## BRIEF
Every line of the data below should be retyped exactly.

## RECORD EXTRACTS
☆ ☆ ☆ ☆ ☆ ☆ ☆

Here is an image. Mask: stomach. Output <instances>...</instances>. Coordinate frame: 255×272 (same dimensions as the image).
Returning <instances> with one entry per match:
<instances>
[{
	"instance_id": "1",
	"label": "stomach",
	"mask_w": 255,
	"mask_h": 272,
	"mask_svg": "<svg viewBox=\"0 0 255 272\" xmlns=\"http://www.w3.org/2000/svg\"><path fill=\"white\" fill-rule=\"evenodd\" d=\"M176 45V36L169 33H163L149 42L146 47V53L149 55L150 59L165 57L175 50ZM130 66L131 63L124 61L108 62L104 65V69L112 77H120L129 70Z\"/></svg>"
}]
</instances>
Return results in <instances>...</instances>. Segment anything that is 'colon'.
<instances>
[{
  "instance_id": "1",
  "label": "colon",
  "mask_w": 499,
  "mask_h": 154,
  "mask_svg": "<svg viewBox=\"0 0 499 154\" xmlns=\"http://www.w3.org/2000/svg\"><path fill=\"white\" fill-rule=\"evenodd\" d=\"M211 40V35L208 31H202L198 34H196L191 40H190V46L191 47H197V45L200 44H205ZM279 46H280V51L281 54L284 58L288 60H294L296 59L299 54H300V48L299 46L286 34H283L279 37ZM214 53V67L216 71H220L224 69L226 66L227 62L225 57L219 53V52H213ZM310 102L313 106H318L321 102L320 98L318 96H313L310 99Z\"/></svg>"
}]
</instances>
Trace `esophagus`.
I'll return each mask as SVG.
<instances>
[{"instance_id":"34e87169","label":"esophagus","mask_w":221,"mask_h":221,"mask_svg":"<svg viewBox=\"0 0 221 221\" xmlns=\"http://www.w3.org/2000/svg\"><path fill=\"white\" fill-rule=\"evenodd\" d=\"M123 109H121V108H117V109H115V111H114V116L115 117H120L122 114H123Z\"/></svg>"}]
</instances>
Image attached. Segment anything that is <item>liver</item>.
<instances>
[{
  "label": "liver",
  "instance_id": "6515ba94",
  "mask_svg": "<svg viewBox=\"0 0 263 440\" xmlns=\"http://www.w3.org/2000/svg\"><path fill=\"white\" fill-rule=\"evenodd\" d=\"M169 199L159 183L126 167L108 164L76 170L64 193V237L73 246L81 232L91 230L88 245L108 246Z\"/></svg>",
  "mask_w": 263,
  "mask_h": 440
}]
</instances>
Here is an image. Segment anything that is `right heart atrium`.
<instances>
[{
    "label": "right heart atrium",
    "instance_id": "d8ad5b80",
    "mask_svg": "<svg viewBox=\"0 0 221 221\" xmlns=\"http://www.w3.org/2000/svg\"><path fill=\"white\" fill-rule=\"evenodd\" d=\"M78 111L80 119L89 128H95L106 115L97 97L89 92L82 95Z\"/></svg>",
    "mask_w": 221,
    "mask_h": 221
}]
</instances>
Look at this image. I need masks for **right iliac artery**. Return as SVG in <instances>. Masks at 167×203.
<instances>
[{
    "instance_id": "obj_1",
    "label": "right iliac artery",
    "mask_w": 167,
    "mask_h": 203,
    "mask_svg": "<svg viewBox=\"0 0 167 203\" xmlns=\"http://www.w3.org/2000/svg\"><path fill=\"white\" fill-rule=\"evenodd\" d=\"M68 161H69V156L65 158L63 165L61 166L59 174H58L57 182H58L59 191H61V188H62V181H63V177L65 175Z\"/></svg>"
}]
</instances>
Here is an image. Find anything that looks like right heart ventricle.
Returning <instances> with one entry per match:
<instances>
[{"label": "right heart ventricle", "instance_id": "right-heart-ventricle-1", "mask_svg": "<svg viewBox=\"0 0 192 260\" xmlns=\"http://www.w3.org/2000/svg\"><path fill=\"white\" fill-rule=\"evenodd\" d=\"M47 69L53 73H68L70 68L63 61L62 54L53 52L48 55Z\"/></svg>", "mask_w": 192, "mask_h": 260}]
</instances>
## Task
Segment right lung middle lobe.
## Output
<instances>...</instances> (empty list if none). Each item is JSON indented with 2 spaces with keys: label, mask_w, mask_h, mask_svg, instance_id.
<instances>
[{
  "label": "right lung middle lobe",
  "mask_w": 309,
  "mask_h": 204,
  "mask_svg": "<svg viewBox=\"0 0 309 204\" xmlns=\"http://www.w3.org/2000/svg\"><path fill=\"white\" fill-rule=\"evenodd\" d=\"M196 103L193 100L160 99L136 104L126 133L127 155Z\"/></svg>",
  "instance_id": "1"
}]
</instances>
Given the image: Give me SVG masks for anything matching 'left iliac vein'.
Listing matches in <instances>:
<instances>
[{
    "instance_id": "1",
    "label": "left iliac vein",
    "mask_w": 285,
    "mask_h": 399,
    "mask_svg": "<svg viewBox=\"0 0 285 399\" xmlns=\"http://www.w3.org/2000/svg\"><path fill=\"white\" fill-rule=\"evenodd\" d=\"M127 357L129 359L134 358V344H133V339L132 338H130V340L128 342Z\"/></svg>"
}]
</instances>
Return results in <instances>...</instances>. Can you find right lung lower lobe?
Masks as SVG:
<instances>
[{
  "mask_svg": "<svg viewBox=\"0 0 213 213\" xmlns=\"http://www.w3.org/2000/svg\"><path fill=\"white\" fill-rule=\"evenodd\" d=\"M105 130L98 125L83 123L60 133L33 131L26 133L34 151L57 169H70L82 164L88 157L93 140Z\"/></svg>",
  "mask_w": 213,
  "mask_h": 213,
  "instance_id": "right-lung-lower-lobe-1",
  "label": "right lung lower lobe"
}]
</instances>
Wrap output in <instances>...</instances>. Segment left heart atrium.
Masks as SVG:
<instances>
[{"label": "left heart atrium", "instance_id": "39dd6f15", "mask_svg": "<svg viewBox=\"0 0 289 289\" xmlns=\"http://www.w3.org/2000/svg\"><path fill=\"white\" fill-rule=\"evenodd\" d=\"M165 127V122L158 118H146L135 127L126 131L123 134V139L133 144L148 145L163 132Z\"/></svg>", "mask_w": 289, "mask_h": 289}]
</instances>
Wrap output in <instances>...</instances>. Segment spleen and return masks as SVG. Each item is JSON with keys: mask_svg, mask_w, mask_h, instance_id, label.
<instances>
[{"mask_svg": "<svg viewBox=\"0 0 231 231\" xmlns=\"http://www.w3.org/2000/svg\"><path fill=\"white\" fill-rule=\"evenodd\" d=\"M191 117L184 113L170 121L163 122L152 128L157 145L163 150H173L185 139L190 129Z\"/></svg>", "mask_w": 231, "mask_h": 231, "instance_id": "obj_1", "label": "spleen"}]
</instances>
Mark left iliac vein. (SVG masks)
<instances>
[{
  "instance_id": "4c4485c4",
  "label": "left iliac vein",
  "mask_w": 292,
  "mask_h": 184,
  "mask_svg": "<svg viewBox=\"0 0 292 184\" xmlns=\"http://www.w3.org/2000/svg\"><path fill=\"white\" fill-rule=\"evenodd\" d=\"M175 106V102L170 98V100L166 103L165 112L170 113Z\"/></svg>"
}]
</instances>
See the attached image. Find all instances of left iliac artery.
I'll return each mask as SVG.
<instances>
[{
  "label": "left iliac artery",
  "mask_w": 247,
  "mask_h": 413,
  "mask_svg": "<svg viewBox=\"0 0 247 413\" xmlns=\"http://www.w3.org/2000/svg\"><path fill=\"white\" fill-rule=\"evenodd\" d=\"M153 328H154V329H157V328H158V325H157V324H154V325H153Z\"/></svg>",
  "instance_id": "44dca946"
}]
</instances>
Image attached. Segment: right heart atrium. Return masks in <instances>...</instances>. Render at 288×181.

☆ ☆ ☆ ☆ ☆ ☆ ☆

## WRITTEN SOLUTION
Here is an image. Mask: stomach. Output <instances>...</instances>. Coordinate frame: 255×272 (same dimensions as the image).
Returning <instances> with one entry per match:
<instances>
[{
	"instance_id": "1",
	"label": "stomach",
	"mask_w": 255,
	"mask_h": 272,
	"mask_svg": "<svg viewBox=\"0 0 255 272\" xmlns=\"http://www.w3.org/2000/svg\"><path fill=\"white\" fill-rule=\"evenodd\" d=\"M176 45V36L169 33H163L149 42L146 47V53L149 55L150 59L165 57L175 50ZM130 66L131 63L124 61L108 62L104 65V69L112 77H120L129 70Z\"/></svg>"
}]
</instances>
Return results in <instances>...</instances>. Segment anything that is 'colon'.
<instances>
[{
  "instance_id": "1",
  "label": "colon",
  "mask_w": 499,
  "mask_h": 154,
  "mask_svg": "<svg viewBox=\"0 0 499 154\" xmlns=\"http://www.w3.org/2000/svg\"><path fill=\"white\" fill-rule=\"evenodd\" d=\"M211 40V35L208 31H202L198 34H196L191 40H190V46L191 47H197V45L200 44H205ZM279 46H280V51L281 54L284 58L288 60H294L296 59L299 54H300V48L299 46L286 34H283L279 37ZM214 53V67L216 71H220L224 69L226 66L227 62L225 57L219 53V52H213ZM310 102L313 106H318L321 102L320 98L318 96H313L310 99Z\"/></svg>"
}]
</instances>
Trace `esophagus`.
I'll return each mask as SVG.
<instances>
[{"instance_id":"34e87169","label":"esophagus","mask_w":221,"mask_h":221,"mask_svg":"<svg viewBox=\"0 0 221 221\" xmlns=\"http://www.w3.org/2000/svg\"><path fill=\"white\" fill-rule=\"evenodd\" d=\"M123 109H121V108H117V109H115V111H114V116L115 117H120L122 114H123Z\"/></svg>"}]
</instances>
Image attached. Segment anything that is <item>liver</item>.
<instances>
[{
  "label": "liver",
  "instance_id": "6515ba94",
  "mask_svg": "<svg viewBox=\"0 0 263 440\" xmlns=\"http://www.w3.org/2000/svg\"><path fill=\"white\" fill-rule=\"evenodd\" d=\"M169 199L159 183L126 167L108 164L76 170L64 193V237L73 246L81 232L91 230L88 245L108 246Z\"/></svg>",
  "mask_w": 263,
  "mask_h": 440
}]
</instances>
Here is an image. Segment anything that is `right heart atrium`.
<instances>
[{
    "label": "right heart atrium",
    "instance_id": "d8ad5b80",
    "mask_svg": "<svg viewBox=\"0 0 221 221\" xmlns=\"http://www.w3.org/2000/svg\"><path fill=\"white\" fill-rule=\"evenodd\" d=\"M78 111L80 119L89 128H95L106 115L97 97L89 92L82 95Z\"/></svg>",
    "mask_w": 221,
    "mask_h": 221
}]
</instances>
Look at this image. I need masks for **right iliac artery**. Return as SVG in <instances>. Masks at 167×203.
<instances>
[{
    "instance_id": "obj_1",
    "label": "right iliac artery",
    "mask_w": 167,
    "mask_h": 203,
    "mask_svg": "<svg viewBox=\"0 0 167 203\" xmlns=\"http://www.w3.org/2000/svg\"><path fill=\"white\" fill-rule=\"evenodd\" d=\"M68 161H69V156L65 158L63 165L61 166L59 174H58L57 182H58L59 191H61V188H62V181H63V177L65 175Z\"/></svg>"
}]
</instances>
Here is an image. Find anything that looks like right heart ventricle.
Returning <instances> with one entry per match:
<instances>
[{"label": "right heart ventricle", "instance_id": "right-heart-ventricle-1", "mask_svg": "<svg viewBox=\"0 0 192 260\" xmlns=\"http://www.w3.org/2000/svg\"><path fill=\"white\" fill-rule=\"evenodd\" d=\"M47 69L53 73H68L70 68L63 61L62 54L53 52L48 55Z\"/></svg>", "mask_w": 192, "mask_h": 260}]
</instances>
## Task
Segment right lung middle lobe.
## Output
<instances>...</instances> (empty list if none). Each item is JSON indented with 2 spaces with keys: label, mask_w, mask_h, mask_svg, instance_id.
<instances>
[{
  "label": "right lung middle lobe",
  "mask_w": 309,
  "mask_h": 204,
  "mask_svg": "<svg viewBox=\"0 0 309 204\" xmlns=\"http://www.w3.org/2000/svg\"><path fill=\"white\" fill-rule=\"evenodd\" d=\"M196 103L193 100L160 99L136 104L126 133L127 155Z\"/></svg>",
  "instance_id": "1"
}]
</instances>
Given the image: Give me SVG masks for anything matching 'left iliac vein'.
Listing matches in <instances>:
<instances>
[{
    "instance_id": "1",
    "label": "left iliac vein",
    "mask_w": 285,
    "mask_h": 399,
    "mask_svg": "<svg viewBox=\"0 0 285 399\" xmlns=\"http://www.w3.org/2000/svg\"><path fill=\"white\" fill-rule=\"evenodd\" d=\"M127 357L129 359L134 358V344H133V339L132 338H130V340L128 342Z\"/></svg>"
}]
</instances>
Return results in <instances>...</instances>. Can you find right lung lower lobe?
Masks as SVG:
<instances>
[{
  "mask_svg": "<svg viewBox=\"0 0 213 213\" xmlns=\"http://www.w3.org/2000/svg\"><path fill=\"white\" fill-rule=\"evenodd\" d=\"M105 130L98 125L83 123L60 133L33 131L26 133L34 151L57 169H70L82 164L88 157L93 140Z\"/></svg>",
  "mask_w": 213,
  "mask_h": 213,
  "instance_id": "right-lung-lower-lobe-1",
  "label": "right lung lower lobe"
}]
</instances>
Wrap output in <instances>...</instances>. Segment left heart atrium.
Masks as SVG:
<instances>
[{"label": "left heart atrium", "instance_id": "39dd6f15", "mask_svg": "<svg viewBox=\"0 0 289 289\" xmlns=\"http://www.w3.org/2000/svg\"><path fill=\"white\" fill-rule=\"evenodd\" d=\"M165 127V122L158 118H146L135 127L126 131L123 134V139L133 144L148 145L163 132Z\"/></svg>", "mask_w": 289, "mask_h": 289}]
</instances>
Wrap output in <instances>...</instances>. Segment spleen and return masks as SVG. Each item is JSON with keys: mask_svg, mask_w, mask_h, instance_id, label.
<instances>
[{"mask_svg": "<svg viewBox=\"0 0 231 231\" xmlns=\"http://www.w3.org/2000/svg\"><path fill=\"white\" fill-rule=\"evenodd\" d=\"M191 117L184 113L170 121L163 122L152 128L157 145L163 150H173L185 139L190 129Z\"/></svg>", "mask_w": 231, "mask_h": 231, "instance_id": "obj_1", "label": "spleen"}]
</instances>
Mark left iliac vein. (SVG masks)
<instances>
[{
  "instance_id": "4c4485c4",
  "label": "left iliac vein",
  "mask_w": 292,
  "mask_h": 184,
  "mask_svg": "<svg viewBox=\"0 0 292 184\" xmlns=\"http://www.w3.org/2000/svg\"><path fill=\"white\" fill-rule=\"evenodd\" d=\"M175 106V102L170 98V100L166 103L165 112L170 113Z\"/></svg>"
}]
</instances>
See the attached image. Find all instances of left iliac artery.
I'll return each mask as SVG.
<instances>
[{
  "label": "left iliac artery",
  "mask_w": 247,
  "mask_h": 413,
  "mask_svg": "<svg viewBox=\"0 0 247 413\" xmlns=\"http://www.w3.org/2000/svg\"><path fill=\"white\" fill-rule=\"evenodd\" d=\"M153 328H154V329H157V328H158V325H157V324H154V325H153Z\"/></svg>",
  "instance_id": "44dca946"
}]
</instances>
Image attached. Segment: right heart atrium. Return masks in <instances>...</instances>. Render at 288×181.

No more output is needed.